SUPPLIED RECORDS:
=-=-=
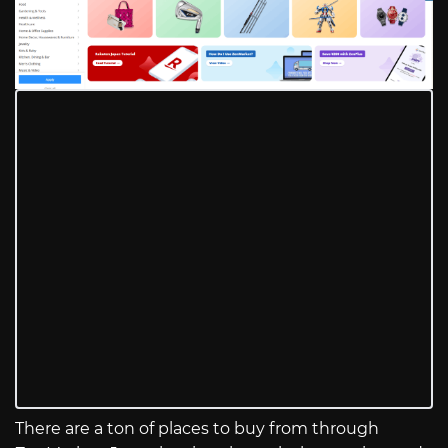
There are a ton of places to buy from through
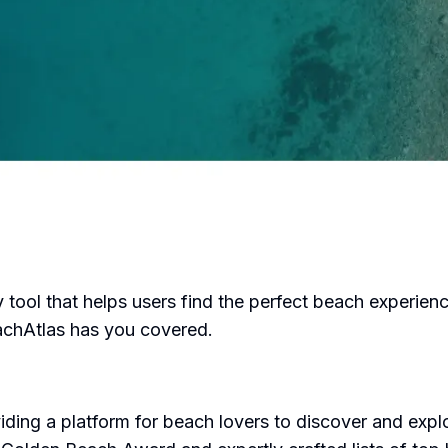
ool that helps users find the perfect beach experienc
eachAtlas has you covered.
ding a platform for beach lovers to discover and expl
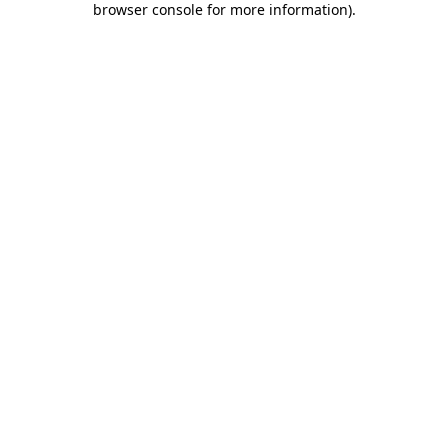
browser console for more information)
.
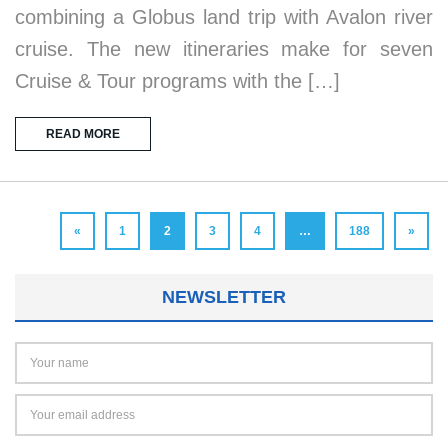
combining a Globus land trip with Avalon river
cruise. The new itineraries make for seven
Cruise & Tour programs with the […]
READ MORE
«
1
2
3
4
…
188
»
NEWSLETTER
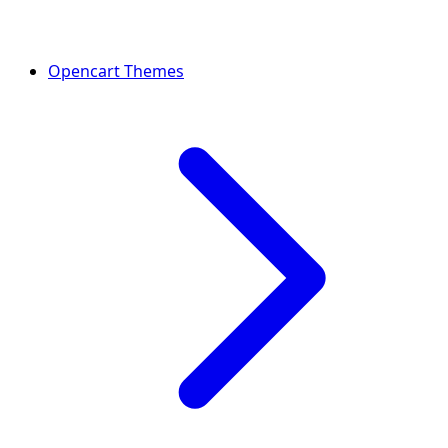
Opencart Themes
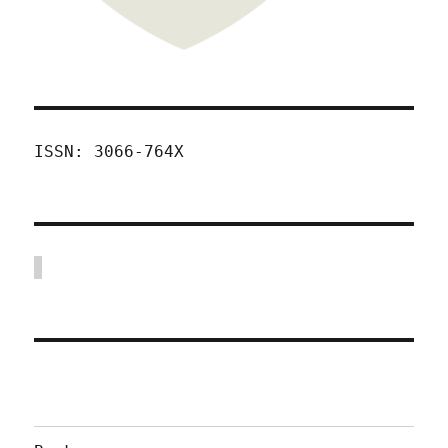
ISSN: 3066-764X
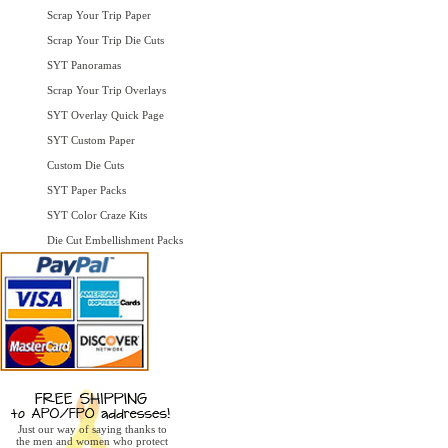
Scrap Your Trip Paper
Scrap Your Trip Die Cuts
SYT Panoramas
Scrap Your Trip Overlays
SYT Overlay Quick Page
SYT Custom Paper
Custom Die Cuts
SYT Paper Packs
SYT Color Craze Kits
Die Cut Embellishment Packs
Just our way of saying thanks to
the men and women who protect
=-=-=
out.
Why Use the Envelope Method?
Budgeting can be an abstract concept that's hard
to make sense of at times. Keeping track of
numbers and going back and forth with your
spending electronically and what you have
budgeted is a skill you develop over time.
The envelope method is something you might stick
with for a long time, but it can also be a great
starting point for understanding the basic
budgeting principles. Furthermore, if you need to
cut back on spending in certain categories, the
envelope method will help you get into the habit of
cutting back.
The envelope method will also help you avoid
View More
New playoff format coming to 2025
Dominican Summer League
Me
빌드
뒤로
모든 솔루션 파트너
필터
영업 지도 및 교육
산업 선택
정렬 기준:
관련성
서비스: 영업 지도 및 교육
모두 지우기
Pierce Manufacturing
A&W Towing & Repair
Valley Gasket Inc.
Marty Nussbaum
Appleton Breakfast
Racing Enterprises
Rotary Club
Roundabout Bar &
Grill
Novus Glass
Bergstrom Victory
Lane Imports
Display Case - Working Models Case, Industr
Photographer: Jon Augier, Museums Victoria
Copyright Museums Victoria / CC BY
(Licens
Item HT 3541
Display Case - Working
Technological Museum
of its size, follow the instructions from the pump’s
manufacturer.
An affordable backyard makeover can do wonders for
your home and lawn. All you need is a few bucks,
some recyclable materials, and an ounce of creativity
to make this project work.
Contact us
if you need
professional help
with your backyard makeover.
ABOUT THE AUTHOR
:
=-=-=
WORK TASK:
Look through the entries and copy every line in which the string "Museums" appears.

SOLUTION FOR THIS EXERCISE:
Photographer: Jon Augier, Museums Victoria
Copyright Museums Victoria / CC BY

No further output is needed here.